Beginning with the line that contains "3.4週六下午 擁有一個好棒的午後", transcribe every line through the end of the entries exactly as written, and reproduce nothing else.
··· TASK INPUT ···
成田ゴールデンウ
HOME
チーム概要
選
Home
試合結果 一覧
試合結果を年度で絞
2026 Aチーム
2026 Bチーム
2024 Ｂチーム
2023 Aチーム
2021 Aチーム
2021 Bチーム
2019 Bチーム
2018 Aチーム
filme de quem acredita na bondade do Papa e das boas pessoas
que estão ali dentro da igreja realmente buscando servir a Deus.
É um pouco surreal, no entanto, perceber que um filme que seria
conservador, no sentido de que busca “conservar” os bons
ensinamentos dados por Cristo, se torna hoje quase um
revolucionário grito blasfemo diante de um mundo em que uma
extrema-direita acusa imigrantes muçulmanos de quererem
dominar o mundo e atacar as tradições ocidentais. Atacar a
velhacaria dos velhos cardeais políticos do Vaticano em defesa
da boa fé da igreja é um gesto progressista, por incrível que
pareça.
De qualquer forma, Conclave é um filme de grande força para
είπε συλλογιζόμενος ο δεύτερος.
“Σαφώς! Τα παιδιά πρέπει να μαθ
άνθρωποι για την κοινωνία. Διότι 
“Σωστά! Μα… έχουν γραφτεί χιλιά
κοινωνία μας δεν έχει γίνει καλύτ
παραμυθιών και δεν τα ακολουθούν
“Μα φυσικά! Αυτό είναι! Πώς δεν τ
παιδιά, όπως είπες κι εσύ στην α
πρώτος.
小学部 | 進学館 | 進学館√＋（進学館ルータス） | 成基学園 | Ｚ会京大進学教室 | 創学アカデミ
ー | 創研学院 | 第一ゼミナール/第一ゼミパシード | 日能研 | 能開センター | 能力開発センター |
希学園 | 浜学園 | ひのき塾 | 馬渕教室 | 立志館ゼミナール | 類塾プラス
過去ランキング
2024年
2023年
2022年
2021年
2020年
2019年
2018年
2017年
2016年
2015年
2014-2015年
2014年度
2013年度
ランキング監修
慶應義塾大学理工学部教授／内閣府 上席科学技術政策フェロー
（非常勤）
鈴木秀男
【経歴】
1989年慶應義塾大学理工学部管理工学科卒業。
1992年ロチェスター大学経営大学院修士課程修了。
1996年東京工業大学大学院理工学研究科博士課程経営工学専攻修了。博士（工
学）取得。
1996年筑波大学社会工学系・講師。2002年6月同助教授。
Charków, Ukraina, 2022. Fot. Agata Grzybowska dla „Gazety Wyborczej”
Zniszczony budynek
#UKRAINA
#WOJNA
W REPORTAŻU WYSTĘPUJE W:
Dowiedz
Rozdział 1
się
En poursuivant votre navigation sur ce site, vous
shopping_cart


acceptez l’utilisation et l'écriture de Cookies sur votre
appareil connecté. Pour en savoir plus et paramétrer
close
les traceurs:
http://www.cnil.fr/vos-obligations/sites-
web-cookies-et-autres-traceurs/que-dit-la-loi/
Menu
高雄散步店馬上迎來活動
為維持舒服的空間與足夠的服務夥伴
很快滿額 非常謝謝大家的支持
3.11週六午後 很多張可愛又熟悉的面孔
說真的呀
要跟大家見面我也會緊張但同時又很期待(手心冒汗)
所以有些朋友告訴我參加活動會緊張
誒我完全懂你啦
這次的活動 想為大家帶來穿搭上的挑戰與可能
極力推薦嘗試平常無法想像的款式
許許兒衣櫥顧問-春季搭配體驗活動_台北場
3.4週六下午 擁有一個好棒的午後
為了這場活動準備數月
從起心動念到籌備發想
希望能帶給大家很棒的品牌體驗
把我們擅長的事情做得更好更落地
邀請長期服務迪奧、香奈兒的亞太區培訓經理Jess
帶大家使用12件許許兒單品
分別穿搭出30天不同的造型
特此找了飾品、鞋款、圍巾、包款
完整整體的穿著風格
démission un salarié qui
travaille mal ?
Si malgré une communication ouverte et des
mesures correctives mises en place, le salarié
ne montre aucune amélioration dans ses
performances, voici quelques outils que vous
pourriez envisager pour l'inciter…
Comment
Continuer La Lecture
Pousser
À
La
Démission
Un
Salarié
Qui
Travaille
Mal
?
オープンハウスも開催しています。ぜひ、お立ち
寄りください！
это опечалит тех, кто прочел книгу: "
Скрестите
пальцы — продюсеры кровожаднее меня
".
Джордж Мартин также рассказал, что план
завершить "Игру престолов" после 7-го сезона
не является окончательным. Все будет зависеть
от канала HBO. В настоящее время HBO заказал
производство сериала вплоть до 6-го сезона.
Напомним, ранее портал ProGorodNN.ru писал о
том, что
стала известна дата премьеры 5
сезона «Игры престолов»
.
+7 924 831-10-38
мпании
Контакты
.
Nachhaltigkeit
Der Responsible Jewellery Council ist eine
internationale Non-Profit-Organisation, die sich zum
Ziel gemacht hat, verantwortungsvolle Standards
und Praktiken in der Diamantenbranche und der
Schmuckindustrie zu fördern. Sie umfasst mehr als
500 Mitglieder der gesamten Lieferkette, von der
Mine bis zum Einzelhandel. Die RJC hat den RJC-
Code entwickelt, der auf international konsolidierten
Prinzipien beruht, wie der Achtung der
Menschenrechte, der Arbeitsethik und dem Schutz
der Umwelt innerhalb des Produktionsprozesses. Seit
···
(RESULT)
3.4週六下午 擁有一個好棒的午後
為了這場活動準備數月
從起心動念到籌備發想
希望能帶給大家很棒的品牌體驗
把我們擅長的事情做得更好更落地
邀請長期服務迪奧、香奈兒的亞太區培訓經理Jess
帶大家使用12件許許兒單品
分別穿搭出30天不同的造型
特此找了飾品、鞋款、圍巾、包款
完整整體的穿著風格
démission un salarié qui
travaille mal ?
Si malgré une communication ouverte et des
mesures correctives mises en place, le salarié
ne montre aucune amélioration dans ses
performances, voici quelques outils que vous
pourriez envisager pour l'inciter…
Comment
Continuer La Lecture
Pousser
À
La
Démission
Un
Salarié
Qui
Travaille
Mal
?
オープンハウスも開催しています。ぜひ、お立ち
寄りください！
это опечалит тех, кто прочел книгу: "
Скрестите
пальцы — продюсеры кровожаднее меня
".
Джордж Мартин также рассказал, что план
завершить "Игру престолов" после 7-го сезона
не является окончательным. Все будет зависеть
от канала HBO. В настоящее время HBO заказал
производство сериала вплоть до 6-го сезона.
Напомним, ранее портал ProGorodNN.ru писал о
том, что
стала известна дата премьеры 5
сезона «Игры престолов»
.
+7 924 831-10-38
мпании
Контакты
.
Nachhaltigkeit
Der Responsible Jewellery Council ist eine
internationale Non-Profit-Organisation, die sich zum
Ziel gemacht hat, verantwortungsvolle Standards
und Praktiken in der Diamantenbranche und der
Schmuckindustrie zu fördern. Sie umfasst mehr als
500 Mitglieder der gesamten Lieferkette, von der
Mine bis zum Einzelhandel. Die RJC hat den RJC-
Code entwickelt, der auf international konsolidierten
Prinzipien beruht, wie der Achtung der
Menschenrechte, der Arbeitsethik und dem Schutz
der Umwelt innerhalb des Produktionsprozesses. Seit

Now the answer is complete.